ASSIGNED TASK :: Show, from the records below, all lines that contain the word "Valentino".

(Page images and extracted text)
★ ★ ★ ★
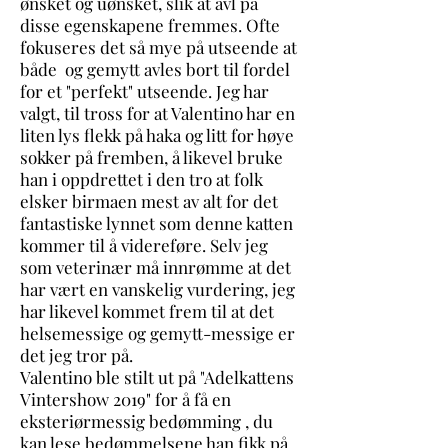
ønsket og uønsket, slik at avl på
disse egenskapene fremmes. Ofte
fokuseres det så mye på utseende at
både og gemytt avles bort til fordel
for et "perfekt" utseende. Jeg har
valgt, til tross for at Valentino har en
liten lys flekk på haka og litt for høye
sokker på fremben, å likevel bruke
han i oppdrettet i den tro at folk
elsker birmaen mest av alt for det
fantastiske lynnet som denne katten
kommer til å videreføre. Selv jeg
som veterinær må innrømme at det
har vært en vanskelig vurdering, jeg
har likevel kommet frem til at det
helsemessige og gemytt-messige er
det jeg tror på.
Valentino ble stilt ut på "Adelkattens
Vintershow 2019" for å få en
eksteriørmessig bedømming , du
kan lese bedømmelsene han fikk på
★ ★ ★ ★
RESULT FOR THIS TASK ::
valgt, til tross for at Valentino har en
Valentino ble stilt ut på "Adelkattens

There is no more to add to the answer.